Na década de 1770, o Marquês de Pombal pediu aos censores do rei que tomassem uma decisão entre as várias propostas de ortografia que então surgiam — a de Luís António Verney, a de António José dos Reis Lobato e a de João Pinheiro Freire da Cunha, entre outras — para que a coroa a pudesse utilizar nos seus documentos oficiais. Depois de dois anos em discussão, os censores discordavam de quase tudo e baixaram os braços.
Havia apenas uma decisão tomada: uma vez que a letra y não tem, em português, uma pronúncia diferente da letra i, poderia com vantagem ser abolida. Até que alguém se lembrou: não podemos! Não podemos, porque el-rey se escreve com ípsilon... e sua majestade «assim escreve na sua real firma».
E ora aí está como nem o Marquês de Pombal, no auge da monarquia absoluta, conseguiu chegar a um acordo ortográfico. E porquê? Por causa de alguma dificuldade intrínseca à língua? Não — por causa de uma dificuldade política.

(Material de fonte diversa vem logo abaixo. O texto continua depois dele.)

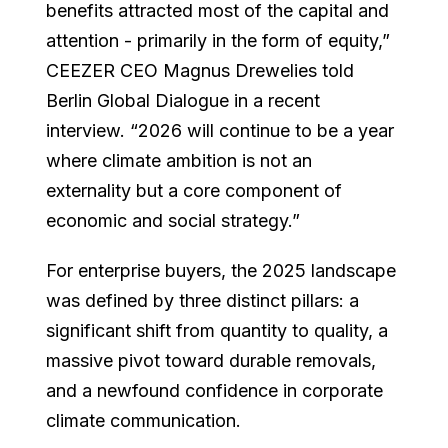
benefits attracted most of the capital and
attention - primarily in the form of equity,”
CEEZER CEO Magnus Drewelies told
Berlin Global Dialogue in a recent
interview. “2026 will continue to be a year
where climate ambition is not an
externality but a core component of
economic and social strategy.”
For enterprise buyers, the 2025 landscape
was defined by three distinct pillars: a
significant shift from quantity to quality, a
massive pivot toward durable removals,
and a newfound confidence in corporate
climate communication.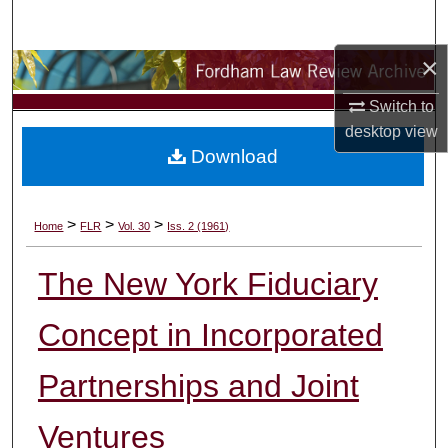
Search
×
Browse Collections
Switch to
My Account
desktop
view
Download
About
Digital Commons Network™
>
>
>
Home
FLR
Vol. 30
Iss. 2 (1961)
The New York Fiduciary
Concept in Incorporated
Partnerships and Joint
Ventures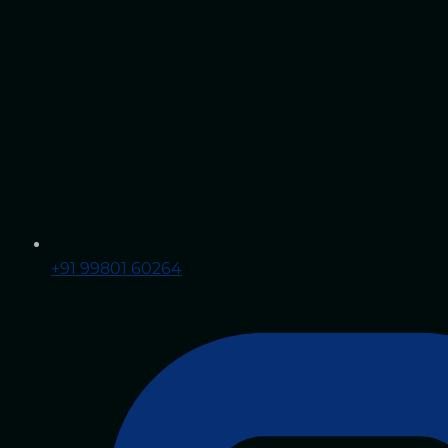
+91 99801 60264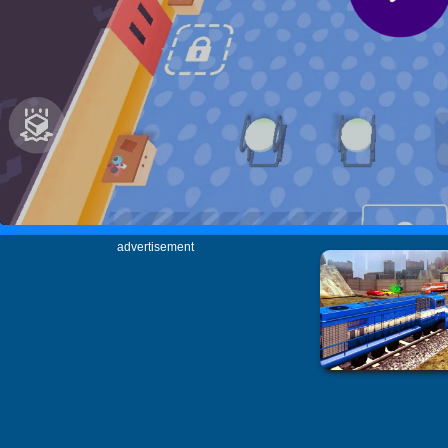
advertisement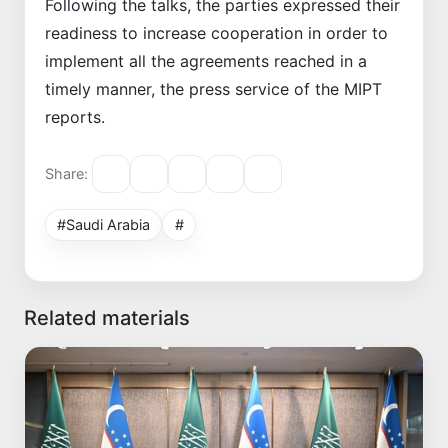
Following the talks, the parties expressed their
readiness to increase cooperation in order to
implement all the agreements reached in a
timely manner, the press service of the MIPT
reports.
Share:
#Saudi Arabia
#
Related materials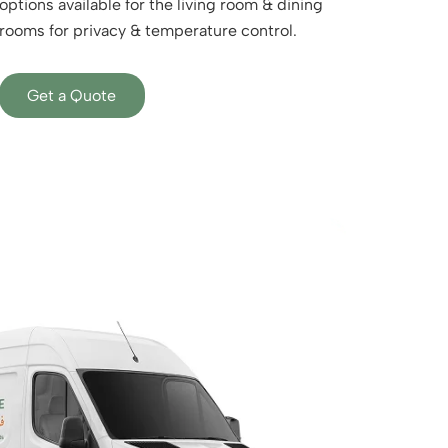
options available for the living room & dining
rooms for privacy & temperature control.
Get a Quote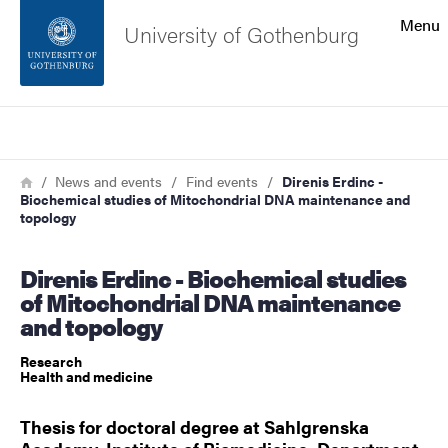
Search function
Menu
University of Gothenburg
Footer
Search
Contact the university
Breadcrumb
Home
News and events
Find events
Direnis Erdinc -
Biochemical studies of Mitochondrial DNA maintenance and
About the website
topology
Direnis Erdinc - Biochemical studies
of Mitochondrial DNA maintenance
and topology
Research
Health and medicine
Thesis for doctoral degree at Sahlgrenska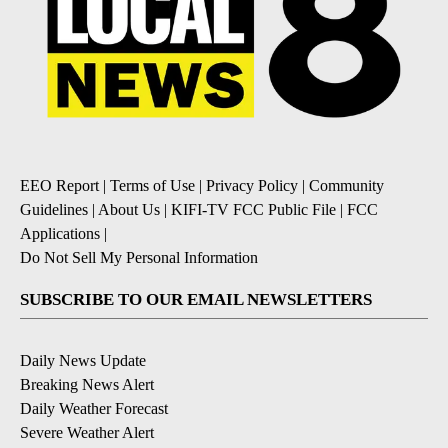
EEO Report
|
Terms of Use
|
Privacy Policy
|
Community
Guidelines
|
About Us
|
KIFI-TV FCC Public File
|
FCC
Applications
|
Do Not Sell My Personal Information
SUBSCRIBE TO OUR EMAIL NEWSLETTERS
Daily News Update
Breaking News Alert
Daily Weather Forecast
Severe Weather Alert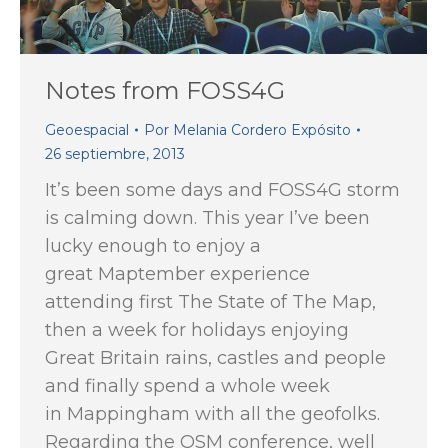
Notes from FOSS4G
Geoespacial
Por
Melania Cordero Expósito
26 septiembre, 2013
It’s been some days and FOSS4G storm
is calming down. This year I’ve been
lucky enough to enjoy a
great Maptember experience
attending first The State of The Map,
then a week for holidays enjoying
Great Britain rains, castles and people
and finally spend a whole week
in Mappingham with all the geofolks.
Regarding the OSM conference, well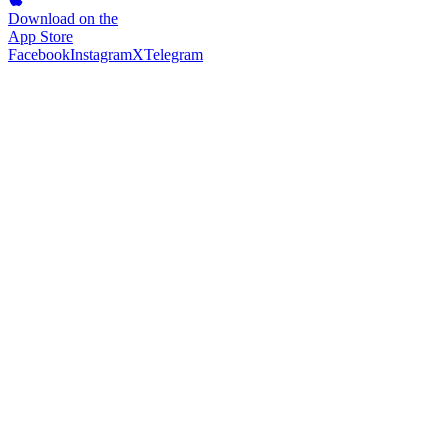
Download on the
App Store
Facebook
Instagram
X
Telegram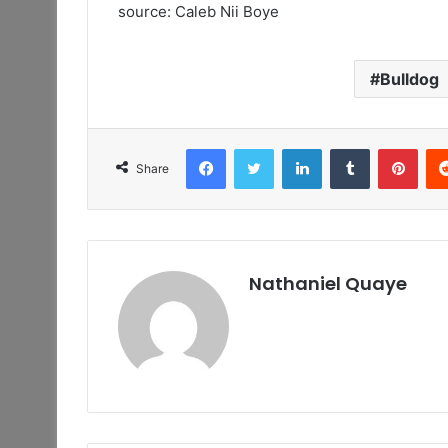
source: Caleb Nii Boye
Bulldog
Facebook
Twitter
LinkedIn
Tumblr
Pint
Share
Nathaniel Quaye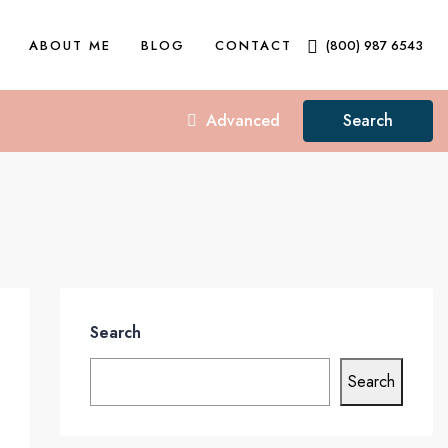
ABOUT ME
BLOG
CONTACT
(800) 987 6543
Advanced
Search
Search
Search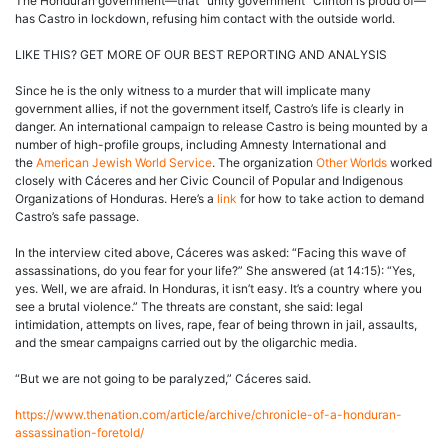
The Honduran government—that “unity government” Clinton is proud of—
has Castro in lockdown, refusing him contact with the outside world.
LIKE THIS? GET MORE OF OUR BEST REPORTING AND ANALYSIS
Since he is the only witness to a murder that will implicate many
government allies, if not the government itself, Castro’s life is clearly in
danger. An international campaign to release Castro is being mounted by a
number of high-profile groups, including Amnesty International and
the
American Jewish World Service
. The organization
Other Worlds
worked
closely with Cáceres and her Civic Council of Popular and Indigenous
Organizations of Honduras. Here’s a
link
for how to take action to demand
Castro’s safe passage.
In the interview cited above, Cáceres was asked: “Facing this wave of
assassinations, do you fear for your life?” She answered (at 14:15): “Yes,
yes. Well, we are afraid. In Honduras, it isn’t easy. It’s a country where you
see a brutal violence.” The threats are constant, she said: legal
intimidation, attempts on lives, rape, fear of being thrown in jail, assaults,
and the smear campaigns carried out by the oligarchic media.
“But we are not going to be paralyzed,” Cáceres said.
https://www.thenation.com/article/archive/chronicle-of-a-honduran-
assassination-foretold/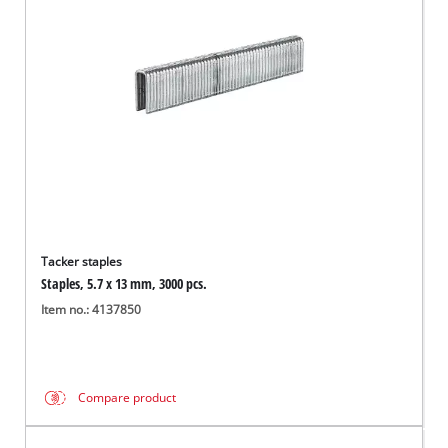
English
EN
English
Română
Tacker staples
Staples, 5.7 x 13 mm, 3000 pcs.
Item no.: 4137850
Compare product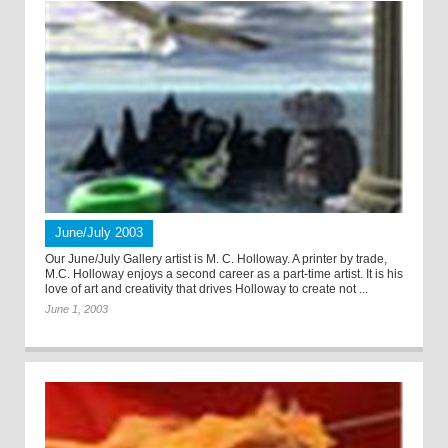
June/July 2003
Our June/July Gallery artist is M. C. Holloway. A printer by trade,
M.C. Holloway enjoys a second career as a part-time artist. It is his
love of art and creativity that drives Holloway to create not ...
June 1, 2003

A dificuldade política era esta: colocados perante uma decisão, os decisores mal chegaram a perguntar-se o que podia fazer-se, porque estavam obcecados com o que não se podia fazer. A obsessão com o que não se pode fazer, em Portugal em geral e em particular, ganha sempre à ideia do que se pode fazer.
Por esse mundo fora, as universidades correm para abrir departamentos de inglês e, também, de espanhol. Quanto aos departamentos de português, temos de pedinchar para abrirem novos e rezar para não fecharem os que existem. Mas não lhes facilitamos a vida: o professor brasileiro vai ensinar na aula da manhã que o professor português, na aula da tarde, está errado — e vice-versa.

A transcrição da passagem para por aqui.